Antisemitismus

München zeigt Flagge gegen Roger Waters

»Wir stehen heute hier, um gegen den Auftritt eines antisemitischen Brandstifters zu protestieren«: Charlotte Knobloch (4.v.r.) bei der Demo Foto: Astrid Schmidhuber

Ungezählte antisemitisch gefärbte Andeutungen und langjährige Unterstützung der antisemitischen Boykottkampagne BDS waren Grund genug: Die Stadt München hatte versucht, das Konzert des Ex-Pink-Floyd-Stars Roger Waters in der Olympiahalle zu verbieten. Dies war aus rechtlichen Gründen aber nicht gelungen.
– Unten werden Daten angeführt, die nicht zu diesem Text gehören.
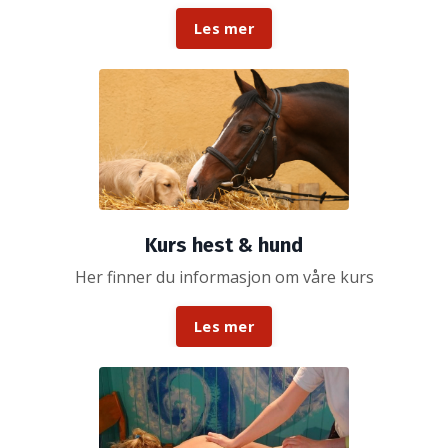
Les mer
Kurs hest & hund
Her finner du informasjon om våre kurs
Les mer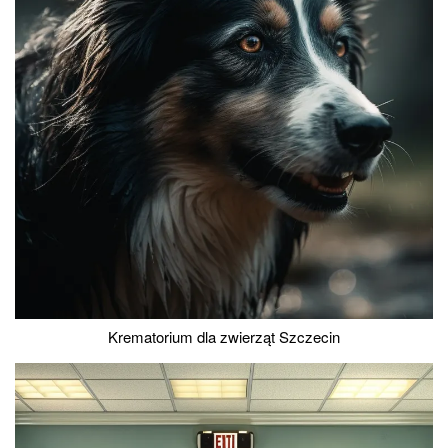
Krematorium dla zwierząt Szczecin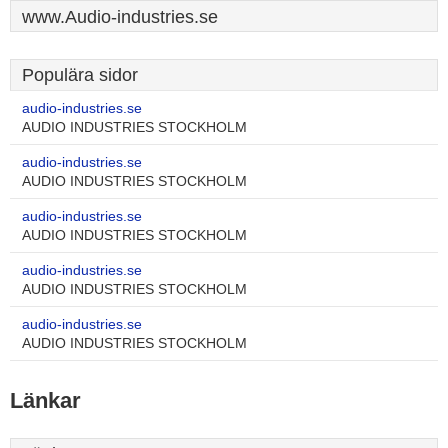
www.Audio-industries.se
Populära sidor
audio-industries.se
AUDIO INDUSTRIES STOCKHOLM
audio-industries.se
AUDIO INDUSTRIES STOCKHOLM
audio-industries.se
AUDIO INDUSTRIES STOCKHOLM
audio-industries.se
AUDIO INDUSTRIES STOCKHOLM
audio-industries.se
AUDIO INDUSTRIES STOCKHOLM
Länkar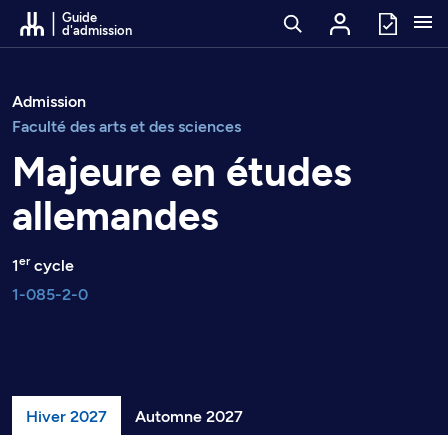
Passer au contenu
Guide
d'admission
Admission
Faculté des arts et des sciences
Majeure en études
allemandes
er
1
cycle
1-085-2-0
Hiver 2027
Automne 2027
Als Reaktion zeigte die Stadtverwaltung nunmehr während der strittigen Veranstaltung am vergangenen Sonntag deutlich Flagge und ließ im Olympiapark, auf direktem Weg zu Watersʼ Konzert, unter anderem israelische Fahnen wehen.
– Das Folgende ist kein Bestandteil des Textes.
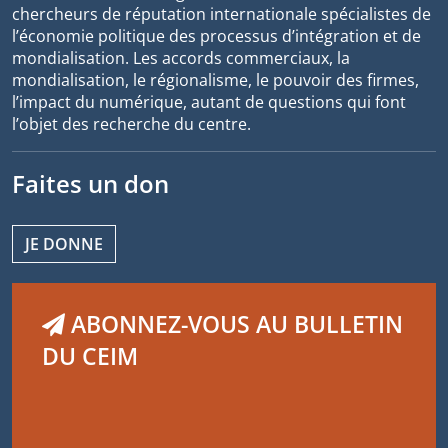
chercheurs de réputation internationale spécialistes de
l’économie politique des processus d’intégration et de
mondialisation. Les accords commerciaux, la
mondialisation, le régionalisme, le pouvoir des firmes,
l’impact du numérique, autant de questions qui font
l’objet des recherche du centre.
Faites un don
JE DONNE
ABONNEZ-VOUS AU BULLETIN
DU CEIM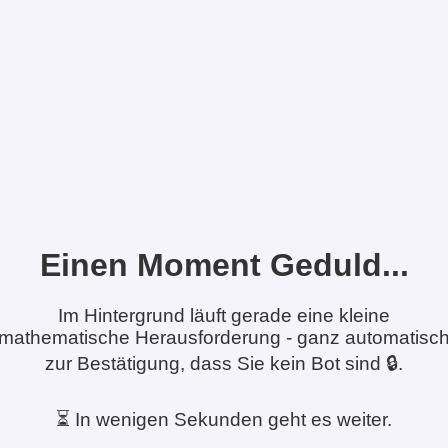
Einen Moment Geduld...
Im Hintergrund läuft gerade eine kleine
mathematische Herausforderung - ganz automatisc
zur Bestätigung, dass Sie kein Bot sind 🔒.
⏳ In wenigen Sekunden geht es weiter.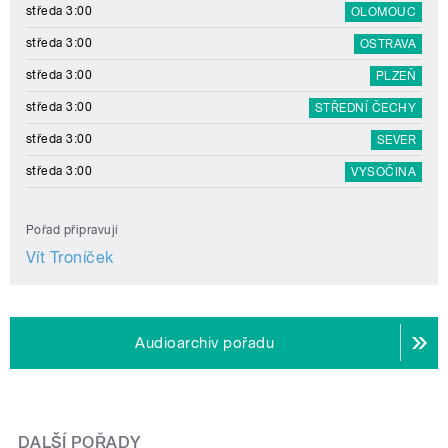
středa 3:00
OLOMOUC
středa 3:00
OSTRAVA
středa 3:00
PLZEŇ
středa 3:00
STŘEDNÍ ČECHY
středa 3:00
SEVER
středa 3:00
VYSOČINA
Pořad připravují
Vít Troníček
Audioarchiv pořadu
DALŠÍ POŘADY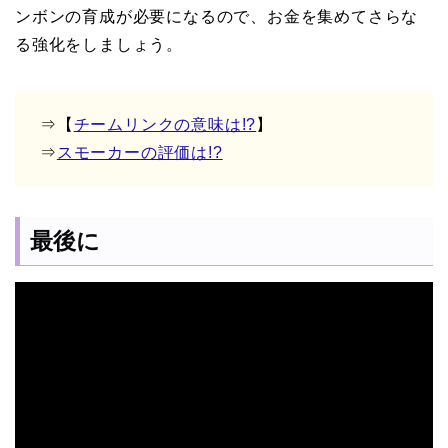
ンボンの育成が必要になるので、お金を集めてさらな
る強化をしましょう。
⇒【
チームリンクの意味は!?
】
⇒
スモーカーの評価は!?
最後に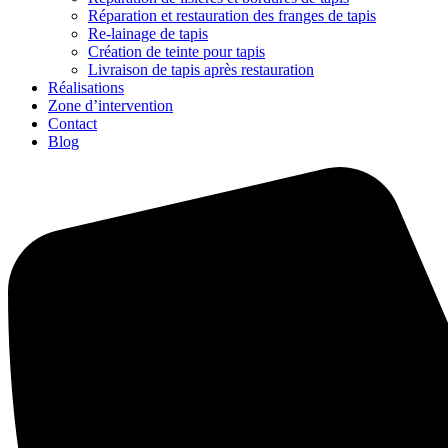
Réparation et restauration des franges de tapis
Re-lainage de tapis
Création de teinte pour tapis
Livraison de tapis après restauration
Réalisations
Zone d’intervention
Contact
Blog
Die Zeichen der Solidarität waren auch unmittelbar vor dem Haupteingang der Olympiahalle zu sehen. Neben dem Einlass waren mehr als 100 Menschen, darunter auch einige Stadträte, einem Aufruf des Bündnisses »München ist bunt!« gefolgt und protestierten gegen Watersʼ Auftritt.

Demonstranten trugen Schilder mit Texten wie »We donʼt need your education« und »Roger, leave the Jews alone«, beides Anspielungen auf alte Pink-Floyd-Hits. Mitglieder von »München ist bunt!« verteilten Flyer an Konzertbesucher mit dem Plädoyer »Klare Kante gegen Antisemitismus und Verschwörungsideologien!«.
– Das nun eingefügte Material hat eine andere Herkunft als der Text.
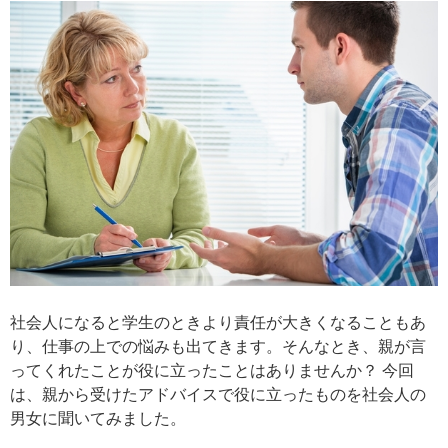
社会人になると学生のときより責任が大きくなることもあ
り、仕事の上での悩みも出てきます。そんなとき、親が言
ってくれたことが役に立ったことはありませんか？ 今回
は、親から受けたアドバイスで役に立ったものを社会人の
男女に聞いてみました。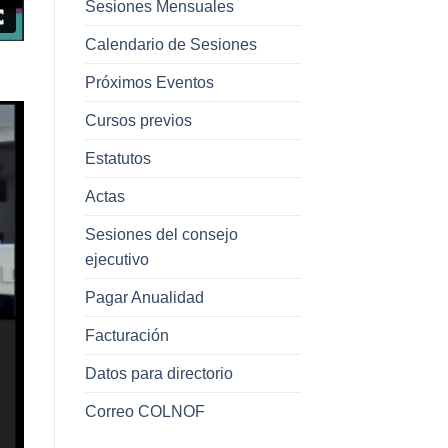
Sesiones Mensuales
Calendario de Sesiones
Próximos Eventos
Cursos previos
Estatutos
Actas
Sesiones del consejo
ejecutivo
Pagar Anualidad
Facturación
Datos para directorio
Correo COLNOF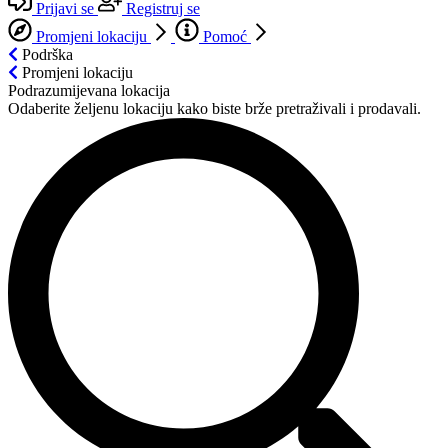
Prijavi se
Registruj se
Promjeni lokaciju
Pomoć
Podrška
Promjeni lokaciju
Podrazumijevana lokacija
Odaberite željenu lokaciju kako biste brže pretraživali i prodavali.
SOLIDARITÄT Micky Wenngatz, Stadträtin der SPD und Vorsitzende von »München ist bunt!«, hatte nach eigener Aussage zwar die Platten von Pink Floyd früher selbst »rauf und runter« gehört. Bei der Gegendemonstration zum Auftritt des Ex-Bassisten der Band wandte die Politikerin sich aber laut und deutlich gegen dessen politische und gesellschaftliche Hassbotschaften: »Kein Platz für Antisemitismus! Kein Platz für antisemitische Codes, die Roger Waters massenhaft benutzt. Achtet darauf und widersprecht – auch in der Halle!«

Der Bereich für die Kundgebung auf dem Vorplatz der Olympiahalle war so gewählt, dass die Konzertbesucher die Protestierenden nicht übersehen konnten. Auch die Reden von der Bühne waren ganz bewusst gut zu hören. Von dort sprach zunächst Charlotte Knobloch, Präsidentin der Israelitischen Kultusgemeinde München und Oberbayern, die »München ist bunt!« ihren Dank aussprach.

Mit dem Protest an diesem Tag sende man zwar das richtige Signal, sagte Knob­loch, die sich besonders bei Stadträtin Wenngatz für deren Engagement bedankte. »Aber trotzdem müssen wir feststellen: Judenhass hat ganz offensichtlich einen Platz in diesem Land. Trotz aller großen Worte und trotz aller guten Absichten stehen wir heute hier, um gegen den Auftritt eines antisemitischen Brandstifters zu protestieren«, konstatierte Knobloch. Das Konzert selbst, mehr noch aber die Unmöglichkeit einer Absage frustrierten sie, wie die IKG-Präsidentin in offenen Worten ausführte. So betone die Politik zwar immer wieder, was angeblich alles nicht sein dürfe. Aber: »Es sind dieselben Dinge, die am Ende trotzdem fast nie verhindert werden.«

DEBATTEN Auch das Konzert würde nun, nach monatelangem Hin und Her und intensiven Debatten, schließlich genauso stattfinden, wie Roger Waters es gewollt habe: »Mit seiner Person, mit seinem immer gleichen Hass, mit seinen Ausfällen gegen Israel und mit seinen Lügen und Verdrehungen«, kritisierte Knobloch, die sich während ihrer Rede auch ein kurzes Wortgefecht mit einem Waters-Unterstützer lieferte.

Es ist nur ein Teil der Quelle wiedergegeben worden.